### [Task item]
Return each line of the listing that follows in which the string "tone" can be found.

### [Provided entries]
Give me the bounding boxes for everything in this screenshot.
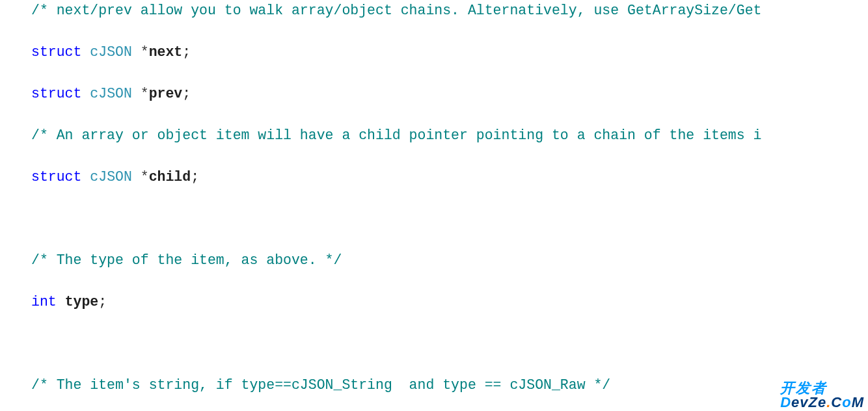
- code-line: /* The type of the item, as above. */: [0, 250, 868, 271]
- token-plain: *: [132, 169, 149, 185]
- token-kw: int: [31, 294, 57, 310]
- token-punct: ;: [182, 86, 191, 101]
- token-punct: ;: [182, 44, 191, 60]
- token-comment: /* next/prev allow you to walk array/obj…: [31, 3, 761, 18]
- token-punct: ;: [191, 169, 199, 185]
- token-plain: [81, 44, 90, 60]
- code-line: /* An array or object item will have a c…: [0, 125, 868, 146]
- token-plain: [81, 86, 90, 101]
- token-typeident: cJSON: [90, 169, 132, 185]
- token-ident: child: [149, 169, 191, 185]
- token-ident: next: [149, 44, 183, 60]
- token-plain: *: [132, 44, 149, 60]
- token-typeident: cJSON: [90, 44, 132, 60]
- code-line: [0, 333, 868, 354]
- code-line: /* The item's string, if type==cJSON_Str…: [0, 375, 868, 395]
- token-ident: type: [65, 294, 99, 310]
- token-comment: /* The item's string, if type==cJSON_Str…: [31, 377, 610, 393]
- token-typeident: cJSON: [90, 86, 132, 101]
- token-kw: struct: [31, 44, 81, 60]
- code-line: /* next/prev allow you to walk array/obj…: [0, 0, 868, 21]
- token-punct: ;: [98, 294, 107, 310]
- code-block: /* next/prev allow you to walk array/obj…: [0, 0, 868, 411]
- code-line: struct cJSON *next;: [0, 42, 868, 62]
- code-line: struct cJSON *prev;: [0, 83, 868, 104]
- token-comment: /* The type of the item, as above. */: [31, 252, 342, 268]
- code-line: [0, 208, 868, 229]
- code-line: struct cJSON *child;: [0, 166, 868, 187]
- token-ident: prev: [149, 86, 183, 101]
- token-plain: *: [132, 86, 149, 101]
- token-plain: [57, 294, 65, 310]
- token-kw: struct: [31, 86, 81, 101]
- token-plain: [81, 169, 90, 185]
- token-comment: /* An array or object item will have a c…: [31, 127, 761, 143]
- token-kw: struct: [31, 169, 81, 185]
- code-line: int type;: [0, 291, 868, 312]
...
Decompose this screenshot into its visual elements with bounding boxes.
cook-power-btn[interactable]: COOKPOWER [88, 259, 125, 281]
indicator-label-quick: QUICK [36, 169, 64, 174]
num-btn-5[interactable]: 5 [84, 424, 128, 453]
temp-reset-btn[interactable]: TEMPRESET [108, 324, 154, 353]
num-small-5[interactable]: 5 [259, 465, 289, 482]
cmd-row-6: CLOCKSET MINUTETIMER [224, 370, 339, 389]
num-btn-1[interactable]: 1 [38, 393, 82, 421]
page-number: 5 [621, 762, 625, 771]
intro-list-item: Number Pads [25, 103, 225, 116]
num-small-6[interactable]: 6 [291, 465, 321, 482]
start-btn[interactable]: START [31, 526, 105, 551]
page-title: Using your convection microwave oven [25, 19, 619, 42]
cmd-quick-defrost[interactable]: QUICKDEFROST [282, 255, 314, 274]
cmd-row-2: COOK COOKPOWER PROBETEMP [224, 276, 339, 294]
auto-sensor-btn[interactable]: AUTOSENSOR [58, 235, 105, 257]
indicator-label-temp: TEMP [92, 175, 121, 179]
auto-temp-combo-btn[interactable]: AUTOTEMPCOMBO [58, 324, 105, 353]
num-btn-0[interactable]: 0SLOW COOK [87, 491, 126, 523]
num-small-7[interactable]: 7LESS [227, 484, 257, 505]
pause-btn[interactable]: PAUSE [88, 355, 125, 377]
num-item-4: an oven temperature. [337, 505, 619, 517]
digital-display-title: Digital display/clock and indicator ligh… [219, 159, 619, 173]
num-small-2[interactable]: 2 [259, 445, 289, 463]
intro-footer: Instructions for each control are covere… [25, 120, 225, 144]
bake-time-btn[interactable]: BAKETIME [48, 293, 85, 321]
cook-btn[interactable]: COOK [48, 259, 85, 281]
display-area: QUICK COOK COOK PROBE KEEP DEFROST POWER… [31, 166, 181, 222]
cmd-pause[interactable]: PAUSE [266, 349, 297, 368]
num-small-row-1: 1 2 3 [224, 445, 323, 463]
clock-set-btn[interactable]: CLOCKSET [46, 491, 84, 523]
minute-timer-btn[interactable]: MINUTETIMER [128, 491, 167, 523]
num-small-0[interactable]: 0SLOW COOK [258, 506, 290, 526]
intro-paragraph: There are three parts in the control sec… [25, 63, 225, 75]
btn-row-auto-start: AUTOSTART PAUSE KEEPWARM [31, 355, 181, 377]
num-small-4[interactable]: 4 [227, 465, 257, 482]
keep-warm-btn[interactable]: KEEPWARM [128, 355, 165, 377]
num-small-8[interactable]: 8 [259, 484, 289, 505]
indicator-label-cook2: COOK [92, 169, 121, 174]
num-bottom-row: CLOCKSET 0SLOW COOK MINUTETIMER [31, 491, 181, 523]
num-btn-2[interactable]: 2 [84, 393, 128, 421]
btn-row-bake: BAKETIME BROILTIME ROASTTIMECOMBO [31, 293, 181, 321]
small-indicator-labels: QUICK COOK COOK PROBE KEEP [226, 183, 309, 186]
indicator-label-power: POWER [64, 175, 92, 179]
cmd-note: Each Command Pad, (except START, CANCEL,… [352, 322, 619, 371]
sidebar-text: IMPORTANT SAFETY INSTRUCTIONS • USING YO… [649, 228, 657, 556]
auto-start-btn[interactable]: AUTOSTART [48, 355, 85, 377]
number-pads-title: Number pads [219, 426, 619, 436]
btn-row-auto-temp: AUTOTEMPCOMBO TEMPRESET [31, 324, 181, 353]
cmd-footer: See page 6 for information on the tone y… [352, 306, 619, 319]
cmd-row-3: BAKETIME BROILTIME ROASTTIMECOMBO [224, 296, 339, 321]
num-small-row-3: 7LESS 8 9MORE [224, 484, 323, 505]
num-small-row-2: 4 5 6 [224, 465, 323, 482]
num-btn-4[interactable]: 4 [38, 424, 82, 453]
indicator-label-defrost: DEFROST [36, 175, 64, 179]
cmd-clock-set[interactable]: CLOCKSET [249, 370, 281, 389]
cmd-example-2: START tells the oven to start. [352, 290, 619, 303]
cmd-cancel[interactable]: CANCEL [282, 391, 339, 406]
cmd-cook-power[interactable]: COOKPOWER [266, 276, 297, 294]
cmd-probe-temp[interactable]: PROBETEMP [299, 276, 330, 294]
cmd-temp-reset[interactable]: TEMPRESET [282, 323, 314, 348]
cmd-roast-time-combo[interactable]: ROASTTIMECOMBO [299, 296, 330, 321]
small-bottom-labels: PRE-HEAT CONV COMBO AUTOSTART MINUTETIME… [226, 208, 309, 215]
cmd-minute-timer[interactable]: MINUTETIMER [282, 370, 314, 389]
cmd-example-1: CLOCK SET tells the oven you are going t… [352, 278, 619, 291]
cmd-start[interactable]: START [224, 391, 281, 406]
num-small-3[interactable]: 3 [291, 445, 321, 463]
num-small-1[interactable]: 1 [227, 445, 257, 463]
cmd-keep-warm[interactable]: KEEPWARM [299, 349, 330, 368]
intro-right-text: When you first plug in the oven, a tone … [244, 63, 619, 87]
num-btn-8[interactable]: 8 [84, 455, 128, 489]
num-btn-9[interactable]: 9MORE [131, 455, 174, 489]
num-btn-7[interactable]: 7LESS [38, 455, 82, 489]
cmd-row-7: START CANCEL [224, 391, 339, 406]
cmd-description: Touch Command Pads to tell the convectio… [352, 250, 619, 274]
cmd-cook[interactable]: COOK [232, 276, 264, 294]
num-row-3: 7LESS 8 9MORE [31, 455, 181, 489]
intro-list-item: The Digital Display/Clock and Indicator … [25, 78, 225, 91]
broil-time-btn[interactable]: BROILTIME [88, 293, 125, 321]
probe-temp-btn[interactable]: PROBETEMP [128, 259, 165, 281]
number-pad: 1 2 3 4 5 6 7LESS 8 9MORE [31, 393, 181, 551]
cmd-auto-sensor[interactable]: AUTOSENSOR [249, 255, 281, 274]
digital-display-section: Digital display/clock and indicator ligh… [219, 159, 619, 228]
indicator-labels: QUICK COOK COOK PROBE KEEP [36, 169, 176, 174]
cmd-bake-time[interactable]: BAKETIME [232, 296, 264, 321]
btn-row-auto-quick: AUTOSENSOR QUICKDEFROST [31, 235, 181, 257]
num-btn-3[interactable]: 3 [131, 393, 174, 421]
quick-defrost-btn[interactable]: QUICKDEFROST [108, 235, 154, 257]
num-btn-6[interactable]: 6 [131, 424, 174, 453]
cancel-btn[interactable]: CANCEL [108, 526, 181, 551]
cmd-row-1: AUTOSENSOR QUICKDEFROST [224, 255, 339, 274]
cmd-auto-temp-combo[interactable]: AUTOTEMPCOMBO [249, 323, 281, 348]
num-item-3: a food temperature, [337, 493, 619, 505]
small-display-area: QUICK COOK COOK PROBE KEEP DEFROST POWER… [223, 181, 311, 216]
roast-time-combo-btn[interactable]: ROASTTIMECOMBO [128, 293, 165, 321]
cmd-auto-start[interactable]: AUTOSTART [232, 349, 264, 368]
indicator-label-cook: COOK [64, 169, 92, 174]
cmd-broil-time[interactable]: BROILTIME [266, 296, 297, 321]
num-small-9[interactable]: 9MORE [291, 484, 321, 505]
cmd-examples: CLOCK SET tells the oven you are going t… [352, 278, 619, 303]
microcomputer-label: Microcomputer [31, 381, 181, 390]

### [Exercise output]
cmd-footer: See page 6 for information on the tone y… [352, 306, 619, 319]
intro-right-text: When you first plug in the oven, a tone … [244, 63, 619, 87]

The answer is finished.